Hospitals in the UK could be a lot safer than they are. Unfortunately, the NHS seems to be a long way off developing a culture of care that puts the patient first. In the latest State of Care report, produced by the Care Quality Commission (CQC), the authors write that patient safety “remains the single biggest challenge for hospital providers”. The CQC, the independent regulator of health and adult social care in England, rated one in ten NHS acute trusts as inadequate for safety.
The latest patient safety failing to make headlines was the news that a premature baby was left to die in a “sluice room” at North Manchester General Hospital. Pennine Acute Hospitals NHS Trust’s review of its Royal Oldham and North Manchester General hospitals identified several “unacceptable situations”. The report condemns staff attitudes which led to another mother’s deteriorating health being wrongly attributed to mental health issues – a misdiagnosis which saw her eventually die from a “catastrophic haemorrhage”. The review also points to other cases including a baby dying because a mother’s rare blood type was not identified and a woman needing a colostomy because her condition was missed three times.

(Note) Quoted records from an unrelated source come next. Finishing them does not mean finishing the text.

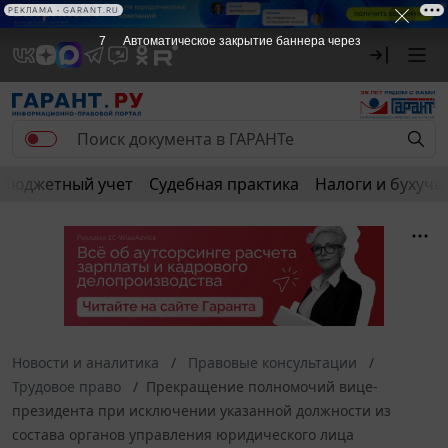
РЕКЛАМА
РЕКЛАМА • GARANT.RU
6
Автоматическое закрытие баннера через
Бюджетный учет
Судебная практика
Налоги и бухуче
Новости и аналитика
Правовые консультации
Трудовое право
Прекращение полномочий вице-
президента при исключении указанной должности из
состава органов управления юридического лица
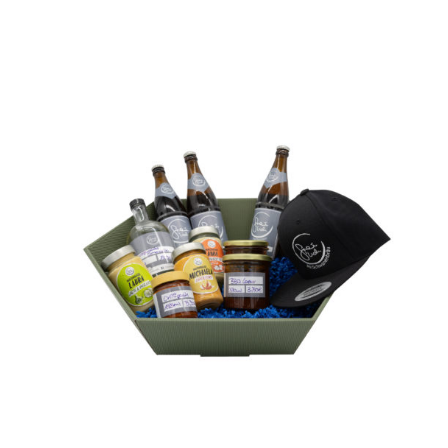
36,90 €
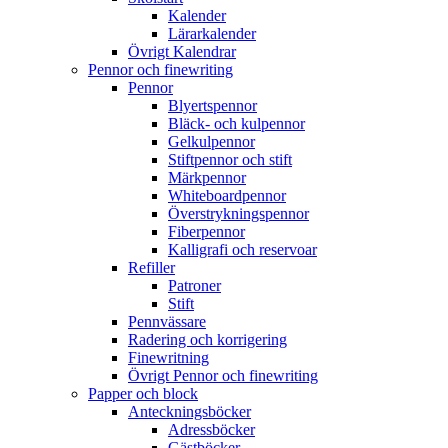
Kalender
Lärarkalender
Övrigt Kalendrar
Pennor och finewriting
Pennor
Blyertspennor
Bläck- och kulpennor
Gelkulpennor
Stiftpennor och stift
Märkpennor
Whiteboardpennor
Överstrykningspennor
Fiberpennor
Kalligrafi och reservoar
Refiller
Patroner
Stift
Pennvässare
Radering och korrigering
Finewritning
Övrigt Pennor och finewriting
Papper och block
Anteckningsböcker
Adressböcker
Gästböcker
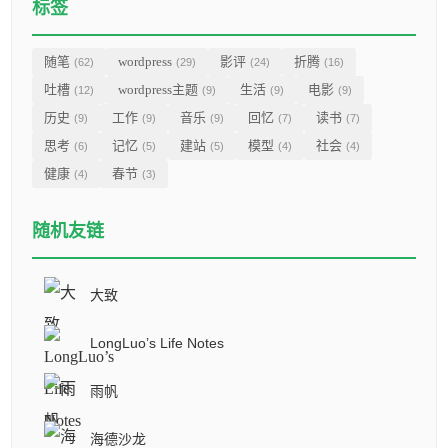
标签
随笔
wordpress
影评
折腾
(62)
(29)
(24)
(16)
吐槽
wordpress主题
生活
电影
(12)
(9)
(9)
(9)
历史
工作
音乐
回忆
读书
(9)
(9)
(9)
(7)
(7)
思考
记忆
建站
模型
社会
(6)
(5)
(5)
(4)
(4)
健康
春节
(4)
(3)
随机友链
大致
LongLuo’s Life Notes
雨帆
海德沙龙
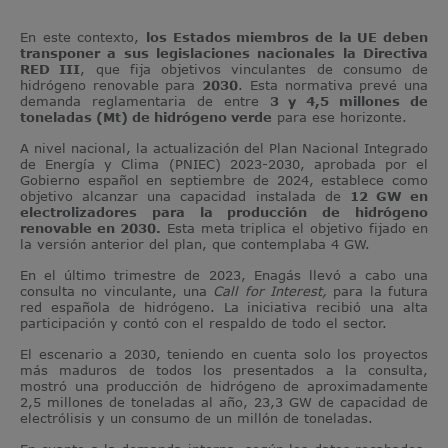
En este contexto,
los Estados miembros de la UE deben
transponer a sus legislaciones nacionales la Directiva
RED III
, que fija objetivos vinculantes de consumo de
hidrógeno renovable para
2030
. Esta normativa prevé una
demanda reglamentaria de entre
3 y 4,5 millones de
toneladas (Mt) de hidrógeno verde
para ese horizonte.
A nivel nacional, la actualización del Plan Nacional Integrado
de Energía y Clima (PNIEC) 2023-2030, aprobada por el
Gobierno español en septiembre de 2024, establece como
objetivo alcanzar una capacidad instalada de
12 GW en
electrolizadores para la producción de hidrógeno
renovable en 2030.
Esta meta triplica el objetivo fijado en
la versión anterior del plan, que contemplaba 4 GW.
En el último trimestre de 2023, Enagás llevó a cabo una
consulta no vinculante, una
Call for Interest,
para la futura
red española de hidrógeno. La iniciativa recibió una alta
participación y contó con el respaldo de todo el sector.
El escenario a 2030, teniendo en cuenta solo los proyectos
más maduros de todos los presentados a la consulta,
mostró una producción de hidrógeno de aproximadamente
2,5 millones de toneladas al año, 23,3 GW de capacidad de
electrólisis y un consumo de un millón de toneladas.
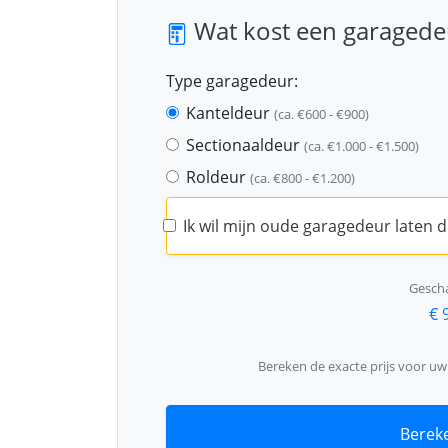
Wat kost een garagedeu
Type garagedeur:
Kanteldeur
(ca. €600 - €900)
Sectionaaldeur
(ca. €1.000 - €1.500)
Roldeur
(ca. €800 - €1.200)
Ik wil mijn oude garagedeur laten
Gescha
€ 
Bereken de exacte prijs voor u
Bereke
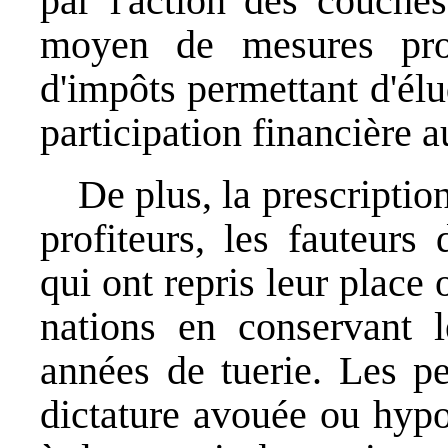
par l'action des couches
moyen de mesures prote
d'impôts permettant d'élu
participation financière a
De plus, la prescription
profiteurs, les fauteurs
qui ont repris leur place 
nations en conservant 
années de tuerie. Les p
dictature avouée ou hypo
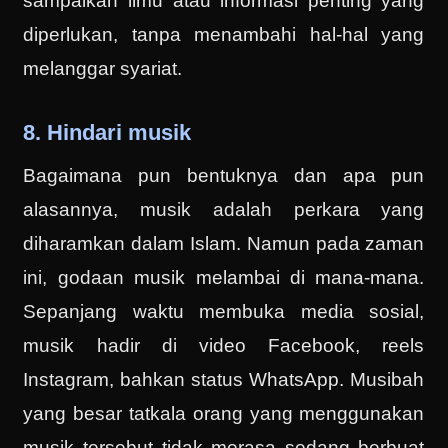
sampaikan ilmu atau informasi penting yang
diperlukan, tanpa menambahi hal-hal yang
melanggar syariat.
8. Hindari musik
Bagaimana pun bentuknya dan apa pun
alasannya, musik adalah perkara yang
diharamkan dalam Islam. Namun pada zaman
ini, godaan musik melambai di mana-mana.
Sepanjang waktu membuka media sosial,
musik hadir di video Facebook, reels
Instagram, bahkan status WhatsApp. Musibah
yang besar tatkala orang yang menggunakan
musik tersebut tidak merasa sedang berbuat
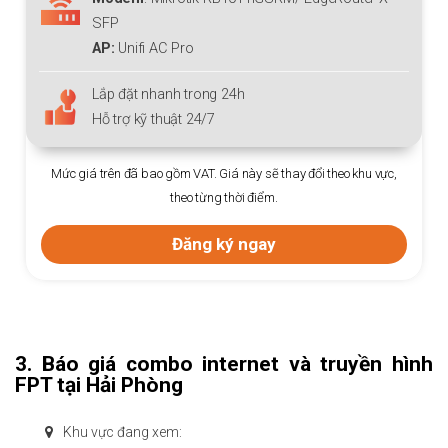
AP:
Unifi AC L
 AC Pro
IP:
Miễn phí IP t
hanh trong 24h
Lắp đặt nhanh
thuật 24/7
Hỗ trợ kỹ thuật
o gồm VAT. Giá này sẽ thay đổi theo khu vực,
Mức giá trên đã bao gồm 
theo từng thời điểm.
th
Đăng ký ngay
Đ
3. Báo giá combo internet và truyền hình
FPT tại Hải Phòng
Khu vực đang xem:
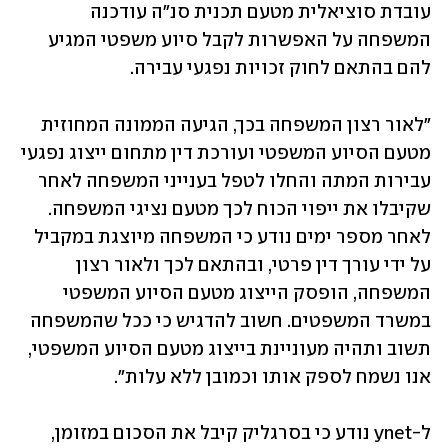
עובדת סוציאלית מטעם תכנית סנ"ה עודכנה 
המשפחה על האפשרות לקבל סיוע משפטי המגיע 
להם בהתאם לחוק זכויות נפגעי עבירה. 
"לאור רצון המשפחה בכך, הגיעה הממונה המחוזית 
מטעם הסיוע המשפטי ועורכת דין מתחום ייצוג נפגעי 
עבירות המתה והחלו לטפל בענייני המשפחה לאחר 
שקיבלו את ייפוי הכוח לכך מטעם נציגי המשפחה. 
לאחר מספר ימים נודע כי המשפחה מיוצגת במקביל 
על ידי עורך דין פרטי, ובהתאם לכך ולאור רצון 
המשפחה, הופסק הייצוג מטעם הסיוע המשפטי 
במשרד המשפטים. חשוב להדגיש כי ככל שהמשפחה 
תשוב ותהיה מעוניינת בייצוג מטעם הסיוע המשפטי, 
אנו נשמח לספק אותו וכמובן ללא עלות".
ל-ynet נודע כי בסרגליק קיבל את הסכום במזומן, 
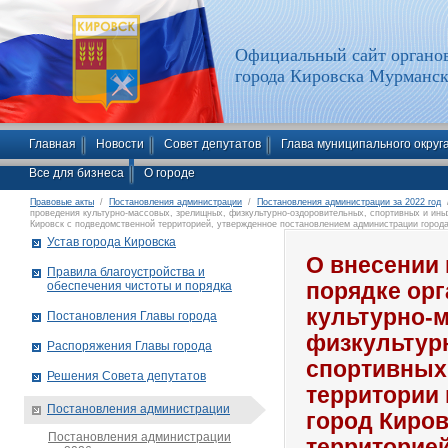
Официальный сайт органов
города Кировска Мурманск
Главная
Новости
Совет депутатов
Глава муниципального округ
Все для бизнеса
О городе
Правовые акты
/
Постановления администрации
/
Постановления администрации за 2022 год
/
проведения культурно-массовых, зрелищных, физкультурно-оздоровительных, спортивных и ины
Кировск с подведомственной территорией, утвержденное постановлением администрации города
Устав города Кировска
О внесении 
Правила благоустройства и
обеспечения чистоты и порядка
порядке орг
культурно-
Постановления Главы города
физкультур
Распоряжения Главы города
спортивных
Решения Совета депутатов
территории
Постановления администрации
город Киро
Постановления администрации
территорией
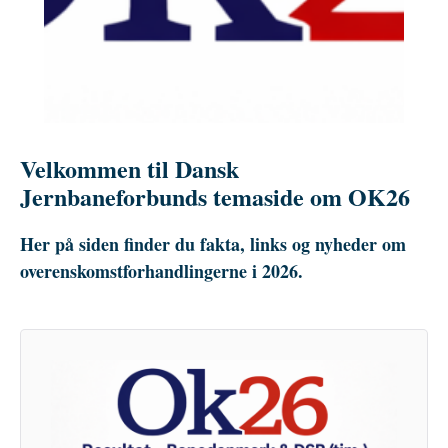
Velkommen til Dansk
Jernbaneforbunds temaside om OK26
Her på siden finder du fakta, links og nyheder om
overenskomstforhandlingerne i 2026.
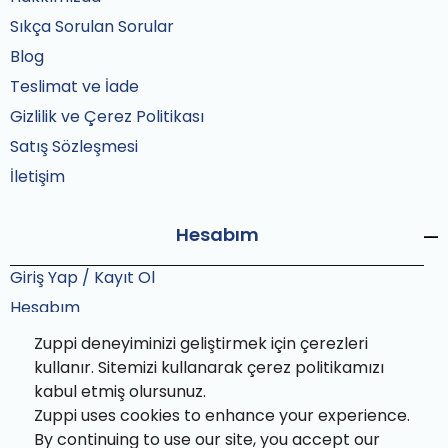
Sıkça Sorulan Sorular
Blog
Teslimat ve İade
Gizlilik ve Çerez Politikası
Satış Sözleşmesi
İletişim
Hesabım
Giriş Yap / Kayıt Ol
Hesabım
Siparişlerim
Zuppi deneyiminizi geliştirmek için çerezleri
Sipariş Takip
kullanır. Sitemizi kullanarak çerez politikamızı
kabul etmiş olursunuz.
Zuppi uses cookies to enhance your experience.
By continuing to use our site, you accept our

Such tragic and unforgivable patient safety failures and poor staff attitudes have been seen before in the NHS and the lessons from past errors seem to be going unlearnt. The Morecambe Bay Inquiry report, which was published in March 2015, revealed serious failures in care at the maternity unit at Furness General Hospital:
The result was avoidable harm to mothers and babies, including tragic and unnecessary deaths. What followed was a pattern of failure to recognise the nature and severity of the problem, with, in some cases, denial that any problem existed, and a series of missed opportunities to intervene that involved almost every level of the NHS.
In 2013, we had the Francis Report which investigated the terrible and tragic failures of care in Mid Staffordshire where significant numbers of patients suffered and died. This was the worst and bleakest moment in the history of the NHS.
There is a disputed estimate of how many patients died in that crisis. One report suggested that between 400 and 1,200 patients died as a result of poor care over the 50 months between January 2005 and March 2009 at Stafford hospital. There have been many more reports of NHS patient safety failures which have caused unnecessary patient death and suffering.
Not much has been learned
History has not served the NHS well in this regard. As far back as 2000, patient safety issues were being identified as a serious problem in the NHS by the Department of Health. The DoH’s seminal report, Organisation with a Memory, set the patient safety policy development strategy for the NHS. It found then:
Inquiries and incident investigations determine that “the lessons must be learned”, but the evidence suggests that the NHS as a whole is not good at doing so.
In 2016, going forward to 2017, 17 years on from the publication of Organisation with a Memory, it’s questionable whether the NHS is any better at learning from patient safety errors.
The CQC report and the patient safety maternity incidents in Manchester reported by the BBC are all stark reminders of what can go wrong in the NHS and raise again the question of why and what is being done about it.
Post Francis, successive governments have worked hard to develop and implement good patient safety policies and strategies, but this has not been enough. To bring about a lasting change that is patient focused, healthcare professionals need to develop more patient focused caring attitudes, a new sense of patient-focused professionalism.
For nearly 17 years, and some would say from even before that, health quality and patient safety improvement strategies have been centrally directed from the DoH and by other bodies, but these have all failed to deliver an effective and lasting patient-focused NHS safety culture. More attention should now be paid to changing and developing the NHS patient safety care culture at the local level.